Document structure recognition data
-.-.-
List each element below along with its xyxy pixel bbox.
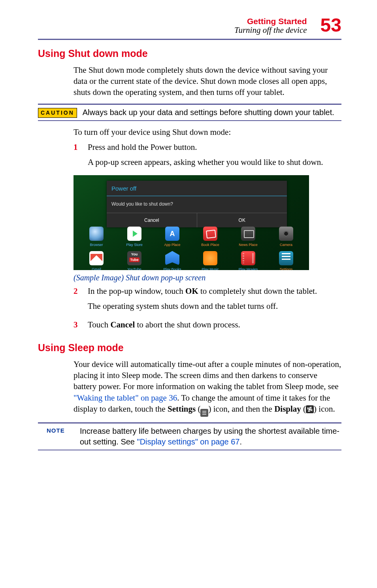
step-1-text-2: A pop-up screen appears, asking whether … <box>88 157 341 168</box>
note-label: NOTE <box>47 427 74 435</box>
step-1-text-1: Press and hold the Power button. <box>88 142 341 153</box>
caution-text: Always back up your data and settings be… <box>83 107 341 118</box>
step-number: 2 <box>74 285 79 316</box>
app-label: Play Music <box>194 267 227 270</box>
caution-label: CAUTION <box>38 108 77 118</box>
caution-box: CAUTION Always back up your data and set… <box>38 104 341 121</box>
book-place-icon[interactable] <box>203 227 217 241</box>
app-place-icon[interactable] <box>165 227 179 241</box>
page-header: Getting Started Turning off the device 5… <box>38 16 341 40</box>
screenshot-shutdown: Power off Would you like to shut down? C… <box>74 175 309 270</box>
dialog-prompt: Would you like to shut down? <box>107 196 287 213</box>
app-label: App Place <box>156 242 189 247</box>
app-label: Play Books <box>156 267 189 270</box>
heading-sleep-mode: Using Sleep mode <box>38 341 341 355</box>
step-2: 2 In the pop-up window, touch OK to comp… <box>74 285 341 316</box>
paragraph-turnoff-lead: To turn off your device using Shut down … <box>74 127 341 138</box>
paragraph-shutdown-intro: The Shut down mode completely shuts down… <box>74 64 341 98</box>
play-store-icon[interactable] <box>127 227 141 241</box>
app-label: Camera <box>270 242 303 247</box>
header-rule <box>38 39 341 40</box>
link-waking-tablet[interactable]: "Waking the tablet" on page 36 <box>74 393 177 403</box>
note-text: Increase battery life between charges by… <box>80 426 341 447</box>
step-3: 3 Touch Cancel to abort the shut down pr… <box>74 319 341 334</box>
power-off-dialog: Power off Would you like to shut down? C… <box>107 181 287 228</box>
heading-shut-down-mode: Using Shut down mode <box>38 47 341 61</box>
camera-icon[interactable] <box>279 227 293 241</box>
figure-caption: (Sample Image) Shut down pop-up screen <box>74 272 341 283</box>
step-1: 1 Press and hold the Power button. A pop… <box>74 142 341 172</box>
play-books-icon[interactable] <box>165 251 179 265</box>
youtube-icon[interactable] <box>127 251 141 265</box>
settings-icon <box>200 409 208 417</box>
settings-app-icon[interactable] <box>279 251 293 265</box>
app-label: Gmail <box>80 267 113 270</box>
link-display-settings[interactable]: "Display settings" on page 67 <box>137 437 240 446</box>
header-chapter: Getting Started <box>234 17 307 26</box>
step-3-text-1: Touch Cancel to abort the shut down proc… <box>88 319 341 330</box>
app-label: Play Movies <box>232 267 265 270</box>
app-label: Book Place <box>194 242 227 247</box>
browser-icon[interactable] <box>89 227 104 241</box>
header-section: Turning off the device <box>234 26 307 35</box>
shutdown-figure: Power off Would you like to shut down? C… <box>74 175 341 283</box>
app-label: Play Store <box>118 242 151 247</box>
dialog-ok-button[interactable]: OK <box>197 213 287 227</box>
app-label: News Place <box>232 242 265 247</box>
step-number: 3 <box>74 319 79 334</box>
dialog-cancel-button[interactable]: Cancel <box>107 213 197 227</box>
page-number: 53 <box>320 16 341 35</box>
dialog-title: Power off <box>107 181 287 196</box>
note-box: NOTE Increase battery life between charg… <box>38 422 341 450</box>
display-icon <box>306 405 314 413</box>
app-label: Settings <box>270 267 303 270</box>
play-movies-icon[interactable] <box>241 251 255 265</box>
play-music-icon[interactable] <box>203 251 217 265</box>
paragraph-sleep-mode: Your device will automatically time-out … <box>74 359 341 417</box>
step-2-text-1: In the pop-up window, touch OK to comple… <box>88 285 341 297</box>
news-place-icon[interactable] <box>241 227 255 241</box>
gmail-icon[interactable] <box>89 251 104 265</box>
step-number: 1 <box>74 142 79 172</box>
step-2-text-2: The operating system shuts down and the … <box>88 301 341 312</box>
app-label: YouTube <box>118 267 151 270</box>
app-label: Browser <box>80 242 113 247</box>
-.-.-
=== Exercise instructions ===
Extract from the data every line where "like" shows up.

=== Response to the exercise ===
screenshot-shutdown: Power off Would you like to shut down? C… <box>74 175 309 270</box>
dialog-prompt: Would you like to shut down? <box>107 196 287 213</box>
power-off-dialog: Power off Would you like to shut down? C… <box>107 181 287 228</box>
shutdown-figure: Power off Would you like to shut down? C… <box>74 175 341 283</box>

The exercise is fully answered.